Mrs. Brown, the first-nameless protagonist of playwright Chandos Fulton’s 1873 novelette, responds witheringly to the news that a friend’s daughter has wed a man of modest means. “It was a love-match, I suppose,” her friend Mrs. Campbell told her, and Mrs. Brown “did not deign a reply.”

As the plot of Fulton’s novel unfolds, Mrs. Brown meddles in her own daughter Adele’s romantic life, breaking off a would-be “love-match,” to fix Adele up with a wealthier suitor.
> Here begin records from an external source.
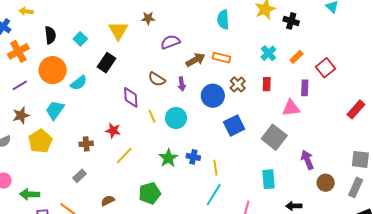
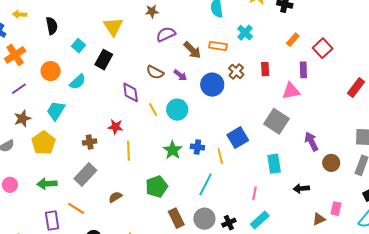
brown star: (148, 18) -> (152, 11), moved
black semicircle: (50, 35) -> (52, 26), moved
cyan square: (80, 39) -> (79, 46), moved
cyan cross: (268, 53) -> (245, 33), moved
brown arrow: (195, 60) -> (192, 50), turned 78
orange circle: (53, 70) -> (51, 71), size x0.7
purple arrow: (182, 84) -> (180, 75), turned -40
blue square: (234, 125) -> (238, 138), moved
yellow line: (124, 155) -> (128, 151), turned -42
gray rectangle: (79, 176) -> (85, 174), size x1.6
green arrow: (30, 194) -> (47, 184), moved
cyan line: (214, 195) -> (206, 184), moved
Adele’s marriage to the moneyed fellow is an unhappy one, and a scandal breaks out when people incorrectly suspect Adele of having an affair with another man. It turns out that Adele was just lonely, and when Adele’s cold-but-wealthy husband Mr. Dick comes to understand this, he becomes an ideal husband on command. Adele Brown and her ambitious busybody mother both get a happy ending. The original love-match man who broke Adele’s heart due to Mrs. Brown’s scheming in Chapter Four is never mentioned again.

Mrs. Brown’s desire for Adele to marry a wealthy man is symbolized by a status-symbol that serves as the book’s title: “A Brown Stone Front.”

Newspapers in New York City had been advertising “brown stone front” buildings for sale and rent since the 1840s. Other cities followed suit, and a “brown stone front” remained an attractive selling point in real-estate for the better part of the following century.

What was originally a cheaper and easier-cut alternative to marble and limestone became synonymous with success in America.